![]() |
| Kabid Humas Polda Sumut, Kombes Pol Hadi Wahyudi. (foto : ist) |
MEDAN, (MIMBAR) - Polda Sumut melakukan penyelidikan terhadap pelaku yang memposting foto telah ditangkapnya seorang tersangka perampokan toko emas di Pajak Simpang Limun, Jalan SM Raja Medan pada Kamis (26/8/2021) siang.
Apalagi, akun pelaku Deky Hardianto memasang profil atau gambar personel kepolisian, yang dinilai mencemarkan institusi Polri.
"Kita sudah profiling akun yang memposting foto yang menyebutkan penangkapan tersangka perampokan toko emas Simpang Limun," kata Kabid Humas Polda Sumut, Kombes Pol Hadi Wahyudi, Senin (30/8/2021).
Menurut Hadi, pelaku pemosting foto tersebut bukan anggota Polri. Karena itu, pelaku dinilai sudah mencemarkan institusi Polri.
Sebelumnya, beredar foto di akun sebuah facebook (FB), Polda Sumut telah berhasil menangkap seorang pelaku perampokan toko emas di Pasar Simpang Limun Jalan SM Raja Medan.
"Foto dan caption yang beredar adalah hoax," tegas Kabid Humas Polda Sumut, Kombes Pol Hadi Wahyudi, Ahad (29/8/2021) sore.
Kata Hadi, saat ini petugas Ditreskrimum Poldasu dan Polrestabes Medan masih terus melakukan penyelidikan terhadap kasus perampokan itu. "Tim di lapangan masih bekerja," katanya.

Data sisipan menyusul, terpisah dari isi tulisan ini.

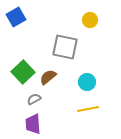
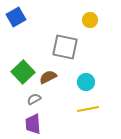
brown semicircle: rotated 12 degrees clockwise
cyan circle: moved 1 px left
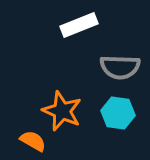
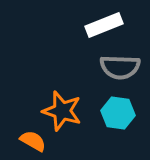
white rectangle: moved 25 px right
orange star: rotated 6 degrees counterclockwise
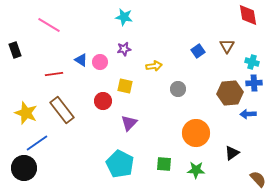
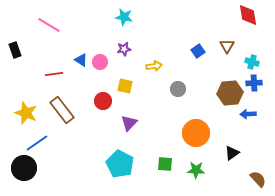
green square: moved 1 px right
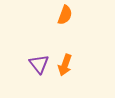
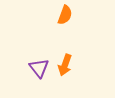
purple triangle: moved 4 px down
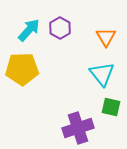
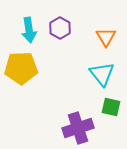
cyan arrow: rotated 130 degrees clockwise
yellow pentagon: moved 1 px left, 1 px up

Disinggung soal penyebar hoax, pemilik Facebook Deky Herdianto yang menyebar informasi itu, Hadi mengaku, pihaknya belum melakukan penyelidikan. Polisi masih mengintensifkan penyelidikan kasus perampokan toko emas tersebut.
"Kita foķus menangani kasus perampokannya," ujarnya.
Direktur Ditreskrimum Polda Sumut Kombes Pol Tatan Dirsan Atmaja juga menegaskan, informasi penangkapan itu tidak benar alias hoax. "Tidak benar," tandasnya. (ded)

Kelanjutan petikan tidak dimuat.